Indonesia’s defence outlook: Rocky road to renewal

| Evan A. Laksmana | Jakarta, 5 December 2009 |

The Indonesian Department of Defence (DoD) recently issued a series of proposals that it hopes could be implemented in the next few months: Raise the defence budget and troop salaries, restructure existing debt, improve defence management and planning practices, revitalise local defence industries, integrate maritime security authority, continue military modernisation, and further secure border areas.

It also promises to complete the ongoing transfer and management of the 3.3 trillion rupiah ($484 million) worth of military-owned assets and business units, and will propose 22 Bills in Parliament in the next four years. The DoD’s plans reveal several key trends.

First, the process of defence legislation remains fuzzy and uncoordinated.

The fact that the DoD was surprised that its priority Bills for next year – the Bills on State Secrecy, National Security, National Reserve, and Military Tribunal – were postponed for 2011 or after, illustrates the lack of coordination between Parliament and the DoD headquarters.

The large number of the DoD’s proposed Bills – 22 out of a total of 247 to be deliberated under the current House term – also highlights an ongoing habit of solving policy issues by legislating them.

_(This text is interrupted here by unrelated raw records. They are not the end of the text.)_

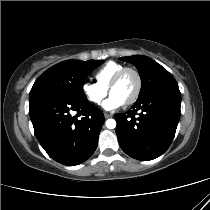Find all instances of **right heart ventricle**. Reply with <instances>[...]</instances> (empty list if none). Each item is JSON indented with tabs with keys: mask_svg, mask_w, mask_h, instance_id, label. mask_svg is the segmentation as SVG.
Here are the masks:
<instances>
[{
	"mask_svg": "<svg viewBox=\"0 0 210 210\" xmlns=\"http://www.w3.org/2000/svg\"><path fill=\"white\" fill-rule=\"evenodd\" d=\"M124 67L125 66L123 64L114 61H109L105 63L95 72L94 77L96 79V83L100 87L108 89L116 73Z\"/></svg>",
	"mask_w": 210,
	"mask_h": 210,
	"instance_id": "e07e8e85",
	"label": "right heart ventricle"
}]
</instances>
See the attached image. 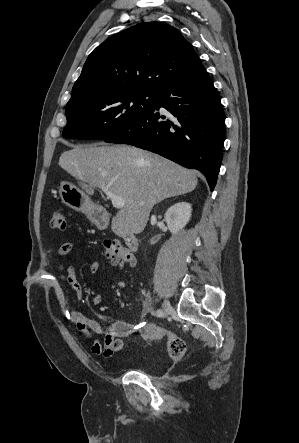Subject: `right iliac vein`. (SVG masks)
I'll return each instance as SVG.
<instances>
[{
    "mask_svg": "<svg viewBox=\"0 0 299 443\" xmlns=\"http://www.w3.org/2000/svg\"><path fill=\"white\" fill-rule=\"evenodd\" d=\"M171 311H172V307H171L169 301L165 300L162 305L163 316L166 317L168 314L171 313Z\"/></svg>",
    "mask_w": 299,
    "mask_h": 443,
    "instance_id": "obj_1",
    "label": "right iliac vein"
}]
</instances>
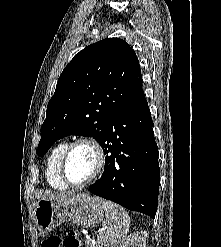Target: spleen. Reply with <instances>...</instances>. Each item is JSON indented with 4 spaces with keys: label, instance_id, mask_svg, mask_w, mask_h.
Segmentation results:
<instances>
[{
    "label": "spleen",
    "instance_id": "spleen-1",
    "mask_svg": "<svg viewBox=\"0 0 221 247\" xmlns=\"http://www.w3.org/2000/svg\"><path fill=\"white\" fill-rule=\"evenodd\" d=\"M106 229L99 235V247L113 246L124 240L129 232L130 217L121 206L106 201L103 205Z\"/></svg>",
    "mask_w": 221,
    "mask_h": 247
}]
</instances>
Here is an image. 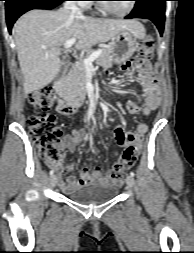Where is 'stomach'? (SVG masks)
<instances>
[{
    "label": "stomach",
    "instance_id": "obj_1",
    "mask_svg": "<svg viewBox=\"0 0 194 253\" xmlns=\"http://www.w3.org/2000/svg\"><path fill=\"white\" fill-rule=\"evenodd\" d=\"M135 38L131 31L122 30L112 39V56L116 64L123 63L133 55L136 49Z\"/></svg>",
    "mask_w": 194,
    "mask_h": 253
}]
</instances>
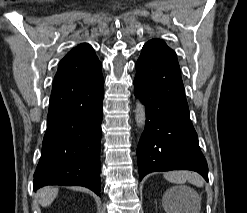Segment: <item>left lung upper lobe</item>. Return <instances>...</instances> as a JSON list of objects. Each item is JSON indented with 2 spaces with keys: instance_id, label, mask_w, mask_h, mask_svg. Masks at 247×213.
I'll list each match as a JSON object with an SVG mask.
<instances>
[{
  "instance_id": "left-lung-upper-lobe-1",
  "label": "left lung upper lobe",
  "mask_w": 247,
  "mask_h": 213,
  "mask_svg": "<svg viewBox=\"0 0 247 213\" xmlns=\"http://www.w3.org/2000/svg\"><path fill=\"white\" fill-rule=\"evenodd\" d=\"M161 54L176 56L175 52L171 50L164 41L160 39H153L144 45L139 58L155 57Z\"/></svg>"
}]
</instances>
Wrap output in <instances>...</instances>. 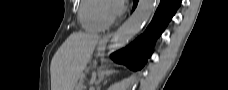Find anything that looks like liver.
<instances>
[{
  "mask_svg": "<svg viewBox=\"0 0 228 90\" xmlns=\"http://www.w3.org/2000/svg\"><path fill=\"white\" fill-rule=\"evenodd\" d=\"M100 37L84 32L72 33L51 61V90H74Z\"/></svg>",
  "mask_w": 228,
  "mask_h": 90,
  "instance_id": "6515ba94",
  "label": "liver"
}]
</instances>
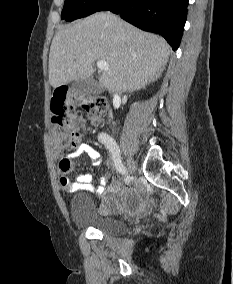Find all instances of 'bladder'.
I'll list each match as a JSON object with an SVG mask.
<instances>
[{
	"label": "bladder",
	"mask_w": 233,
	"mask_h": 284,
	"mask_svg": "<svg viewBox=\"0 0 233 284\" xmlns=\"http://www.w3.org/2000/svg\"><path fill=\"white\" fill-rule=\"evenodd\" d=\"M109 197L115 203L137 201L136 194L130 189L116 192L114 197L109 194ZM70 215L75 225L95 229L104 235L118 236L127 230V224L123 220L100 215L92 198L86 193H78L71 198Z\"/></svg>",
	"instance_id": "31cf9c89"
}]
</instances>
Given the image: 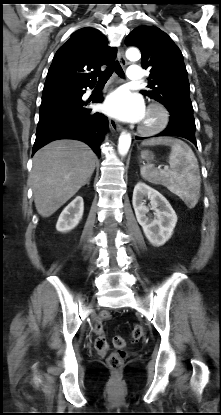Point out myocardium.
<instances>
[{"mask_svg":"<svg viewBox=\"0 0 221 415\" xmlns=\"http://www.w3.org/2000/svg\"><path fill=\"white\" fill-rule=\"evenodd\" d=\"M146 112H154L156 119L151 124L141 123L139 132L143 135H154L161 132L169 123L170 114L167 108L158 102H152L148 105Z\"/></svg>","mask_w":221,"mask_h":415,"instance_id":"myocardium-1","label":"myocardium"}]
</instances>
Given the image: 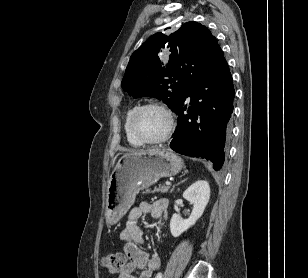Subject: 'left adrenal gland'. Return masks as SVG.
I'll return each mask as SVG.
<instances>
[{
    "instance_id": "1",
    "label": "left adrenal gland",
    "mask_w": 308,
    "mask_h": 278,
    "mask_svg": "<svg viewBox=\"0 0 308 278\" xmlns=\"http://www.w3.org/2000/svg\"><path fill=\"white\" fill-rule=\"evenodd\" d=\"M186 180V179H185ZM185 180L179 182L177 185H179L180 183L184 182ZM174 190V187L171 189V192Z\"/></svg>"
}]
</instances>
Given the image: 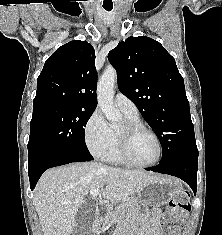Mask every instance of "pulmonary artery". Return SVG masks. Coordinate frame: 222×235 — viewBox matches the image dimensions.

Yet, many problems on the ground actually relate to the implementation of existing laws and the lack of institutional reforms, not the lack of legal bases for action.

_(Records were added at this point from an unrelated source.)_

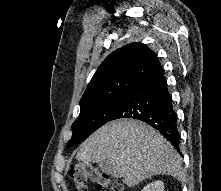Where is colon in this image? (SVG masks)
<instances>
[{
  "label": "colon",
  "instance_id": "colon-1",
  "mask_svg": "<svg viewBox=\"0 0 221 191\" xmlns=\"http://www.w3.org/2000/svg\"><path fill=\"white\" fill-rule=\"evenodd\" d=\"M69 177L77 191H88V183H93L96 191H124L121 181L111 178L89 164L81 163L74 165Z\"/></svg>",
  "mask_w": 221,
  "mask_h": 191
}]
</instances>
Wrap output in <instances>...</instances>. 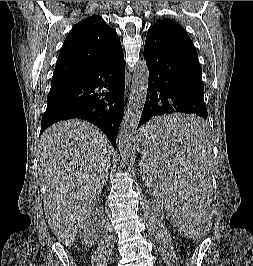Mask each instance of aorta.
<instances>
[{"label":"aorta","instance_id":"1","mask_svg":"<svg viewBox=\"0 0 253 266\" xmlns=\"http://www.w3.org/2000/svg\"><path fill=\"white\" fill-rule=\"evenodd\" d=\"M148 80V67L145 61H141L134 68L129 104L118 135L119 153L124 161L132 154L135 134L146 101Z\"/></svg>","mask_w":253,"mask_h":266}]
</instances>
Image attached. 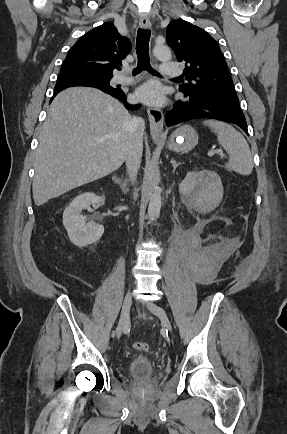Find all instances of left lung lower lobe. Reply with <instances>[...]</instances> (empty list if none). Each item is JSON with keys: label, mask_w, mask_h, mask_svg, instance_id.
Wrapping results in <instances>:
<instances>
[{"label": "left lung lower lobe", "mask_w": 287, "mask_h": 434, "mask_svg": "<svg viewBox=\"0 0 287 434\" xmlns=\"http://www.w3.org/2000/svg\"><path fill=\"white\" fill-rule=\"evenodd\" d=\"M184 96L183 100L177 101L173 109L165 114L168 127L190 119L211 118L234 123L248 134L247 123L238 99L203 93Z\"/></svg>", "instance_id": "obj_1"}]
</instances>
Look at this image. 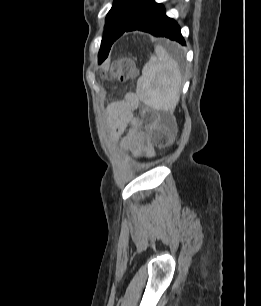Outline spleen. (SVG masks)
Returning <instances> with one entry per match:
<instances>
[{"mask_svg": "<svg viewBox=\"0 0 261 306\" xmlns=\"http://www.w3.org/2000/svg\"><path fill=\"white\" fill-rule=\"evenodd\" d=\"M155 53L142 69L136 93L153 109L173 111L180 98L181 71L177 61L162 46H157Z\"/></svg>", "mask_w": 261, "mask_h": 306, "instance_id": "spleen-1", "label": "spleen"}]
</instances>
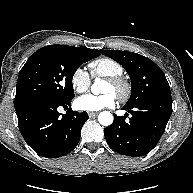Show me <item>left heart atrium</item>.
I'll use <instances>...</instances> for the list:
<instances>
[{
	"mask_svg": "<svg viewBox=\"0 0 193 193\" xmlns=\"http://www.w3.org/2000/svg\"><path fill=\"white\" fill-rule=\"evenodd\" d=\"M116 104V96L112 93L101 95L85 94L75 100V107L80 111L95 112L104 108H112Z\"/></svg>",
	"mask_w": 193,
	"mask_h": 193,
	"instance_id": "1",
	"label": "left heart atrium"
}]
</instances>
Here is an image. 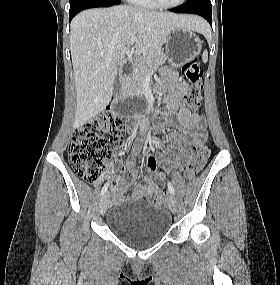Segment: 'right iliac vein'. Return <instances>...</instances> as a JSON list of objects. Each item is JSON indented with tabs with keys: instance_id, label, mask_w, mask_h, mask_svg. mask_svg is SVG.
Instances as JSON below:
<instances>
[{
	"instance_id": "63e3f726",
	"label": "right iliac vein",
	"mask_w": 280,
	"mask_h": 285,
	"mask_svg": "<svg viewBox=\"0 0 280 285\" xmlns=\"http://www.w3.org/2000/svg\"><path fill=\"white\" fill-rule=\"evenodd\" d=\"M109 206V194H104L100 201V212L103 214L106 212Z\"/></svg>"
}]
</instances>
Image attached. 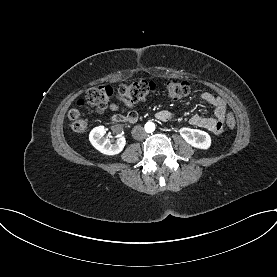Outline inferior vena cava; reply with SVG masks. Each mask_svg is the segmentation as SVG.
Here are the masks:
<instances>
[{"instance_id": "inferior-vena-cava-1", "label": "inferior vena cava", "mask_w": 277, "mask_h": 277, "mask_svg": "<svg viewBox=\"0 0 277 277\" xmlns=\"http://www.w3.org/2000/svg\"><path fill=\"white\" fill-rule=\"evenodd\" d=\"M146 136H147V133L141 125H137L132 129V137L134 139L142 140V139H145Z\"/></svg>"}]
</instances>
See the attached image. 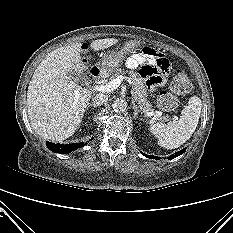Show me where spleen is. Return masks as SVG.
I'll return each mask as SVG.
<instances>
[{
  "instance_id": "spleen-1",
  "label": "spleen",
  "mask_w": 233,
  "mask_h": 233,
  "mask_svg": "<svg viewBox=\"0 0 233 233\" xmlns=\"http://www.w3.org/2000/svg\"><path fill=\"white\" fill-rule=\"evenodd\" d=\"M202 102L198 96L189 99L179 120L167 124L158 122L150 125V131L158 139V144L167 149H175L184 144L194 133L201 114Z\"/></svg>"
}]
</instances>
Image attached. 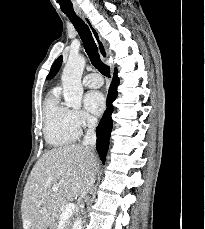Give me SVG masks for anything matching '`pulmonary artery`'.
<instances>
[{
	"label": "pulmonary artery",
	"mask_w": 205,
	"mask_h": 229,
	"mask_svg": "<svg viewBox=\"0 0 205 229\" xmlns=\"http://www.w3.org/2000/svg\"><path fill=\"white\" fill-rule=\"evenodd\" d=\"M83 84L89 88H99L103 84V79L97 73H89L83 78Z\"/></svg>",
	"instance_id": "e3ab8cb5"
}]
</instances>
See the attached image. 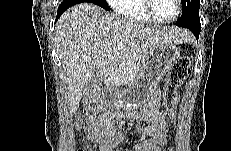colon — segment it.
Wrapping results in <instances>:
<instances>
[{"instance_id": "colon-1", "label": "colon", "mask_w": 231, "mask_h": 151, "mask_svg": "<svg viewBox=\"0 0 231 151\" xmlns=\"http://www.w3.org/2000/svg\"><path fill=\"white\" fill-rule=\"evenodd\" d=\"M191 60L188 56L180 57L172 66L164 88L163 101L168 116L172 123L177 117V97L176 91L179 85L187 78L190 73ZM79 119V115H78ZM79 126L80 123L78 122ZM82 151V150H79Z\"/></svg>"}]
</instances>
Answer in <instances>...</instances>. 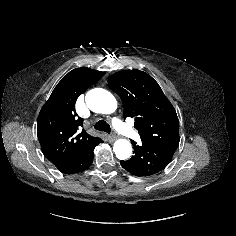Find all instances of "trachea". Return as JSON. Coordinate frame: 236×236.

Also, the overarching scope of the defence legislation process – from national security to defence industrial development – also highlights the lack of inter-agency effectiveness among security and defence-related institutions. Without a “hub” to reign in the policy process, these problems seem set to continue.

Second, the DoD seems to be gradually shifting its focus from “military reform” to “defence transformation”. This can be seen in the 800 billion rupiah defence industry development plans and the ongoing military modernisation.

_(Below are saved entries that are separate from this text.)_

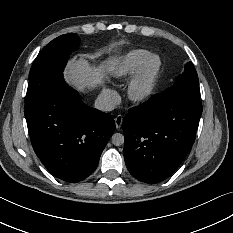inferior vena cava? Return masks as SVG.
<instances>
[{
    "mask_svg": "<svg viewBox=\"0 0 233 233\" xmlns=\"http://www.w3.org/2000/svg\"><path fill=\"white\" fill-rule=\"evenodd\" d=\"M94 107L100 111H112L115 108V104L107 97L98 96L95 100Z\"/></svg>",
    "mask_w": 233,
    "mask_h": 233,
    "instance_id": "602c4592",
    "label": "inferior vena cava"
}]
</instances>
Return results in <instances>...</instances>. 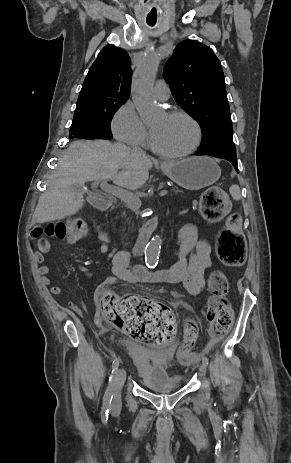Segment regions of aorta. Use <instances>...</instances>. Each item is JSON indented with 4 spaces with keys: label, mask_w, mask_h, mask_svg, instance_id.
<instances>
[{
    "label": "aorta",
    "mask_w": 291,
    "mask_h": 463,
    "mask_svg": "<svg viewBox=\"0 0 291 463\" xmlns=\"http://www.w3.org/2000/svg\"><path fill=\"white\" fill-rule=\"evenodd\" d=\"M159 67V58L154 52H149L137 67L132 81V100L142 119H148L155 113L153 86ZM162 240L155 236L148 243L145 251V263L153 268L159 261Z\"/></svg>",
    "instance_id": "1"
}]
</instances>
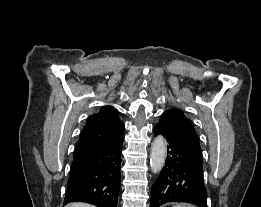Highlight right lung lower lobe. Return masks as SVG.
I'll return each instance as SVG.
<instances>
[{
    "label": "right lung lower lobe",
    "mask_w": 261,
    "mask_h": 207,
    "mask_svg": "<svg viewBox=\"0 0 261 207\" xmlns=\"http://www.w3.org/2000/svg\"><path fill=\"white\" fill-rule=\"evenodd\" d=\"M123 139L74 154L64 205L80 201L97 207H117Z\"/></svg>",
    "instance_id": "right-lung-lower-lobe-1"
}]
</instances>
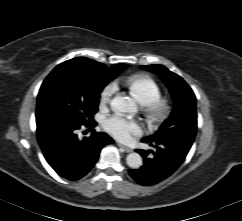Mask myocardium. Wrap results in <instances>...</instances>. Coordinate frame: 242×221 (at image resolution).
I'll return each mask as SVG.
<instances>
[{
    "instance_id": "1",
    "label": "myocardium",
    "mask_w": 242,
    "mask_h": 221,
    "mask_svg": "<svg viewBox=\"0 0 242 221\" xmlns=\"http://www.w3.org/2000/svg\"><path fill=\"white\" fill-rule=\"evenodd\" d=\"M147 113L152 122H163L171 113V107L166 101L157 100L148 105Z\"/></svg>"
}]
</instances>
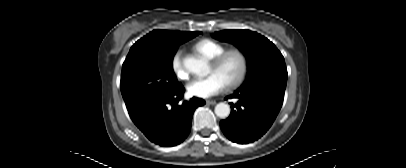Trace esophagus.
I'll use <instances>...</instances> for the list:
<instances>
[{"label":"esophagus","instance_id":"1","mask_svg":"<svg viewBox=\"0 0 406 168\" xmlns=\"http://www.w3.org/2000/svg\"><path fill=\"white\" fill-rule=\"evenodd\" d=\"M206 104L207 105H215L216 101H214V100H206Z\"/></svg>","mask_w":406,"mask_h":168}]
</instances>
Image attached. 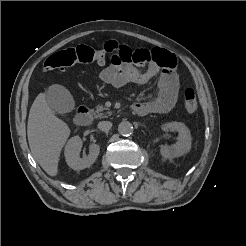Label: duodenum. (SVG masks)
Instances as JSON below:
<instances>
[{"label": "duodenum", "mask_w": 246, "mask_h": 246, "mask_svg": "<svg viewBox=\"0 0 246 246\" xmlns=\"http://www.w3.org/2000/svg\"><path fill=\"white\" fill-rule=\"evenodd\" d=\"M134 108V107H133ZM91 121V113L88 107L80 106L74 117V122L78 126H87Z\"/></svg>", "instance_id": "obj_1"}]
</instances>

The government also intends to outline new road maps and issue technical guidelines and regulations to ensure the DoD’s sustained commitment in boosting local defence industries while supporting the military’s Minimum Essential Force concept.

The shift may have come partly from the belief within the DoD that the “reform” agenda of getting the military out of politics and business is nearly complete. It may also be due to concerns over the military’s decaying state of operational readiness while its neighbours are boosting their power projection capabilities.

Though certainly praiseworthy, such focus could risk overlooking more basic issues of manpower policies (such as recruitment and promotions) and military education and training.

Third, issues of maritime security and border management seem to take centre stage, hence the focus on integrating the overlapping maritime authorities under a single command. This could mean empowering the existing Coordinating Agency for Maritime Security, or perhaps creating a new Coast Guard.

Simultaneously, the ongoing trend of revamping naval power is set to continue. While planning to dispose ageing ships, the Navy is reportedly planning to buy an extra 96 patrol boats while upgrading its integrated naval warfare system.

The state-owned ship manufacturing company PT PAL has also secured a multi-million dollar DoD contract until 2014 for new defence hardware, such as new submarines and landing platform docks.

In terms of border management, the DoD plans to boost local development projects in areas near the Malaysian border on East Kalimantan, as well as expanding the local territorial command structure along with adding new border outposts.

Finally, although the defence budget next year has been raised by some US$700 million ($968 million) to more than US$4.2 billion, deficiencies in defence management practices continues to hamper any effort to optimise scarce defence resources. For example, inconsistencies in defence procurement and planning have created problems for many of the DoD’s weapons suppliers.

The DoD’s preference for export credits as a payment scheme has also led to higher interest rates. Little wonder then that around 65 per cent of the defence budget in the last five years is still spent on routine expenditure, not defence procurement and research and development.

All in all, Indonesia’s defence outlook for the next few years suggest that while on paper it is geared towards renewal, in practice, there are many underlying challenges in translating those ideas into action.

The writer is a researcher at the Centre for Strategic and International Studies, Jakarta.